__YOUR TASK__:
Below are entries with pictures among them; reproduce exactly, and only, the lines from the one containing "Waffelpiqué Baumwolle" down to the one containing "Липень 2019", without the pictures.

__DATASET EXTRACT__:
════════════════════
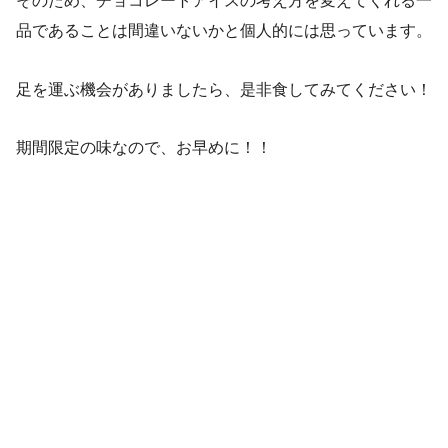
そのため、チョコレートアイスの考え方を変えてくれる一
品であることは間違いないかと個人的には思っています。
足を運ぶ機会がありましたら、是非食してみてください！
期間限定の味なので、お早めに！！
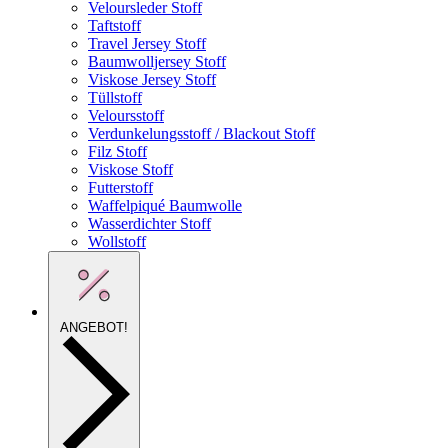
Veloursleder Stoff
Taftstoff
Travel Jersey Stoff
Baumwolljersey Stoff
Viskose Jersey Stoff
Tüllstoff
Veloursstoff
Verdunkelungsstoff / Blackout Stoff
Filz Stoff
Viskose Stoff
Futterstoff
Waffelpiqué Baumwolle
Wasserdichter Stoff
Wollstoff
ANGEBOT!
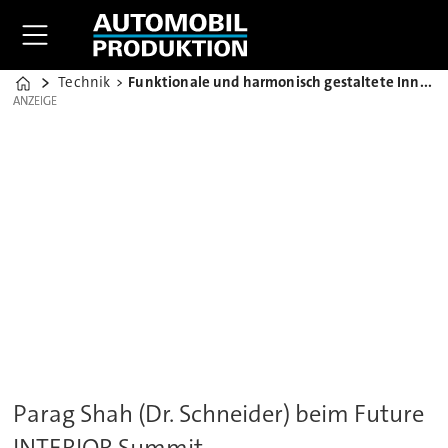
Technik
Funktionale und harmonisch gestaltete Innenräume erschaffen
Home
ANZEIGE
ANZEIGE
Parag Shah (Dr. Schneider) beim Future
INTERIOR Summit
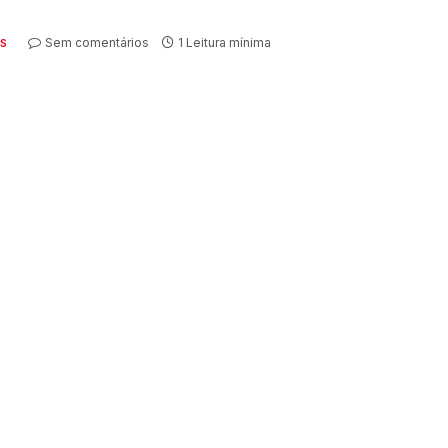
Sem comentários
1 Leitura mínima
S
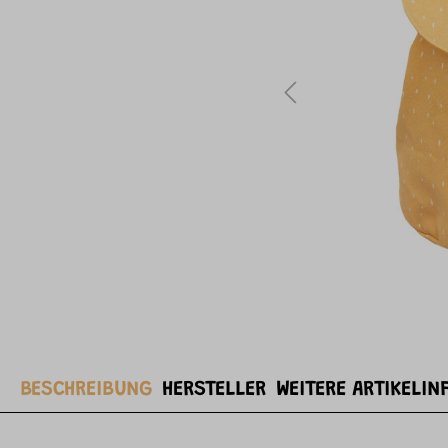
BESCHREIBUNG
HERSTELLER
WEITERE ARTIKELIN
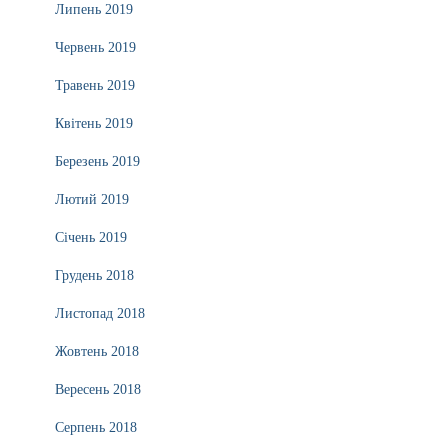
Липень 2019
Червень 2019
Травень 2019
Квітень 2019
Березень 2019
Лютий 2019
Січень 2019
Грудень 2018
Листопад 2018
Жовтень 2018
Вересень 2018
Серпень 2018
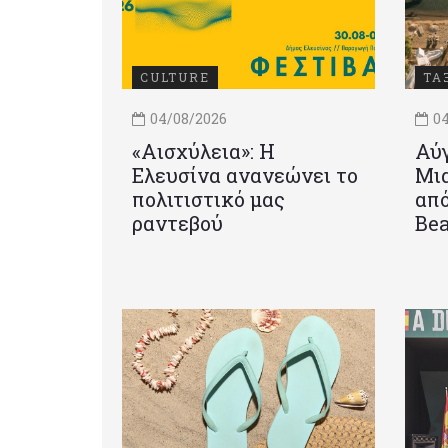
CULTURE
ΤΑ
04/08/2026
04
«Αισχύλεια»: Η
Αύγ
Ελευσίνα ανανεώνει το
Μια
πολιτιστικό μας
από
ραντεβού
Be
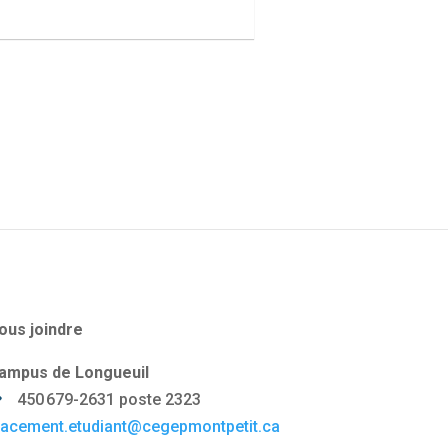
ous joindre
ampus de Longueuil
450 679-2631 poste 2323
lacement.etudiant@cegepmontpetit.ca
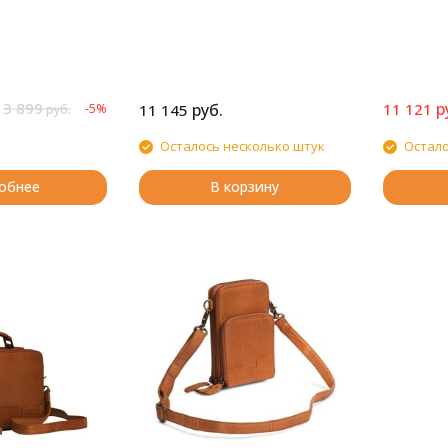
3 899
р
руб.
11 121
-5%
11 145
руб.
Осталось несколько штук
Остало
обнее
В корзину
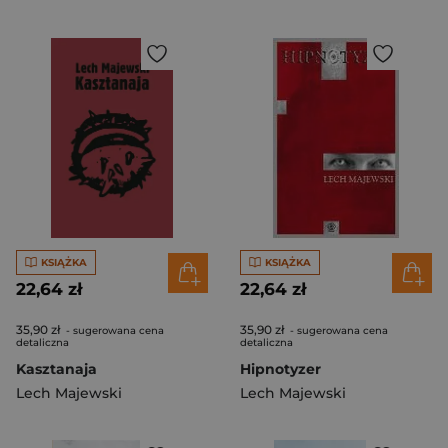
KSIĄŻKA
KSIĄŻKA
22,64 zł
22,64 zł
35,90 zł
35,90 zł
- sugerowana cena
- sugerowana cena
detaliczna
detaliczna
Kasztanaja
Hipnotyzer
Lech Majewski
Lech Majewski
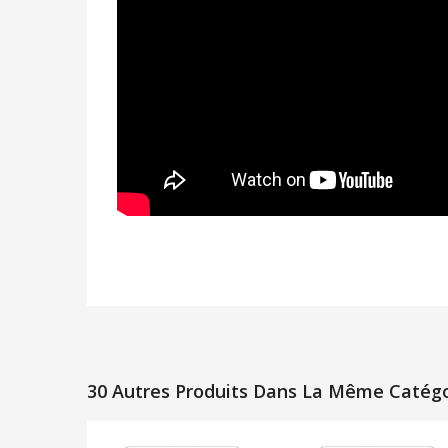
30 Autres Produits Dans La Même Catégor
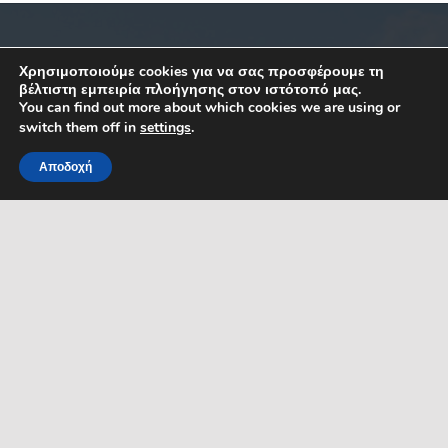
ΣΧΕΤΙΚΑ
ΕΠΙΚΟΙΝΩΝΙΑ
Χρησιμοποιούμε cookies για να σας προσφέρουμε τη
βέλτιστη εμπειρία πλοήγησης στον ιστότοπό μας.
You can find out more about which cookies we are using or
Κ. Καραμανλή 1, Σέρρες,
Όροι Χρήσης
switch them off in
settings
.
Μακεδονία
Δήλωση Προσβασιμότητας
Ελλάδα
Αποδοχή
ΤΚ: 62122
Προστασία Προσ. Δεδομένων
MENU
Τηλ. 23213 50100
Πολιτική Cookies
Κεντρικό email
επικοινωνίας:
Ηλεκτρονικές Πληρωμές
dserron@serres.gr
Επικοινωνία
Email γρ. Δημάρχου:
mayor@serres.gr
Email DPO (Υπευθύνου
Προστασίας Δεδομένων):
dpo@serres.gr
Τηλέφωνο DPO: 2109761865
ΡΟΗ ΕΙΔΗΣΕΩΝ
ΣΥΜΠΑΡΑΣΤΑΤΗΣ ΤΟΥ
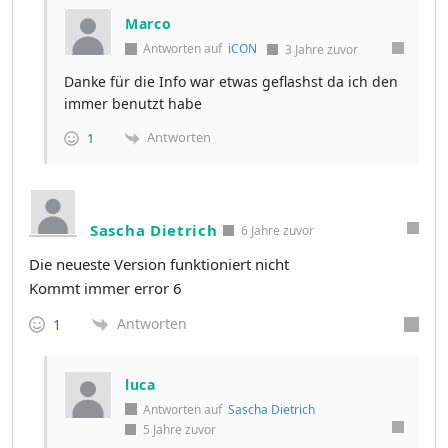
Marco
Antworten auf
iCON
3 Jahre zuvor
Danke für die Info war etwas geflashst da ich den
immer benutzt habe
Antworten
1
Sascha Dietrich
6 Jahre zuvor
Die neueste Version funktioniert nicht
Kommt immer error 6
Antworten
1
luca
Antworten auf
Sascha Dietrich
5 Jahre zuvor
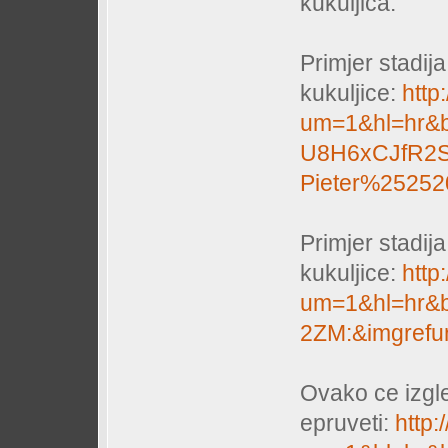
kukuljica.
Primjer stadij
kukuljice:
http
um=1&hl=hr&b
U8H6xCJfR2S
Pieter%2525
Primjer stadij
kukuljice:
http
um=1&hl=hr&
2ZM:&imgrefu
Ovako ce izgle
epruveti:
http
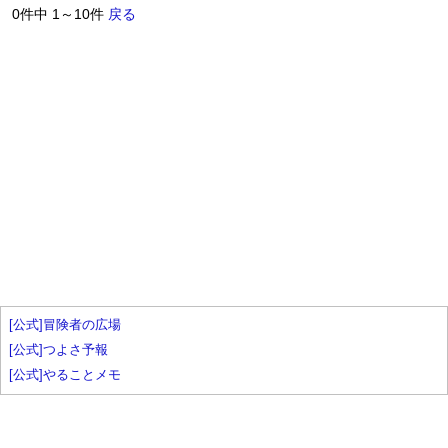
0件中 1～10件
戻る
[公式]冒険者の広場
[公式]つよさ予報
[公式]やることメモ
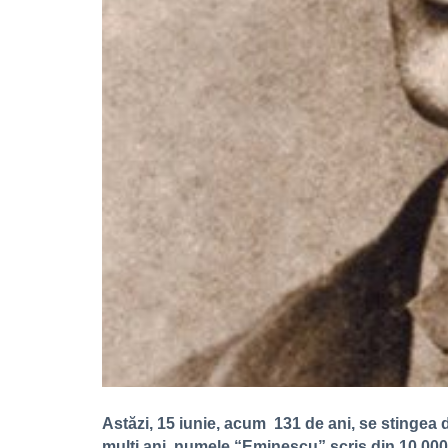
Astăzi, 15 iunie, acum 131 de ani, se stingea 
mulți ani, numele “Eminescu” scris din 10.000 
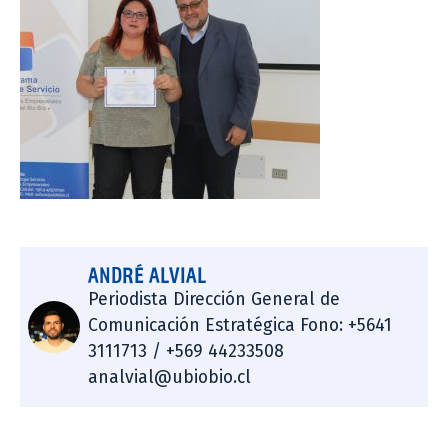
ANDRÉ ALVIAL
Periodista Dirección General de
Comunicación Estratégica Fono: +5641
3111713 / +569 44233508
analvial@ubiobio.cl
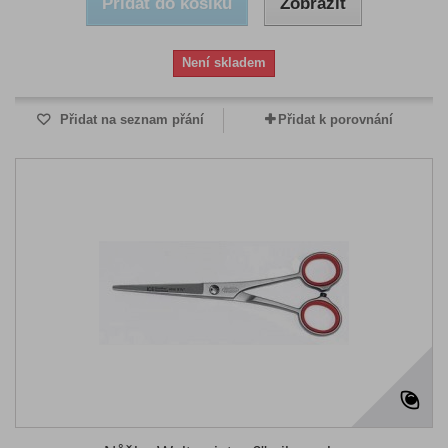
Přidat do košíku
Zobrazit
Není skladem
Přidat na seznam přání
Přidat k porovnání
════════════════════
__OUTPUT BELOW__:
Waffelpiqué Baumwolle
Wasserdichter Stoff
Wollstoff
ANGEBOT!
Technik
Funktionale und harmonisch gestaltete Innenräume erschaffen
Home
ANZEIGE
ANZEIGE
Parag Shah (Dr. Schneider) beim Future
INTERIOR Summit
Sem comentários
1 Leitura mínima
S
BESCHREIBUNG
HERSTELLER
WEITERE ARTIKELIN
Липень 2019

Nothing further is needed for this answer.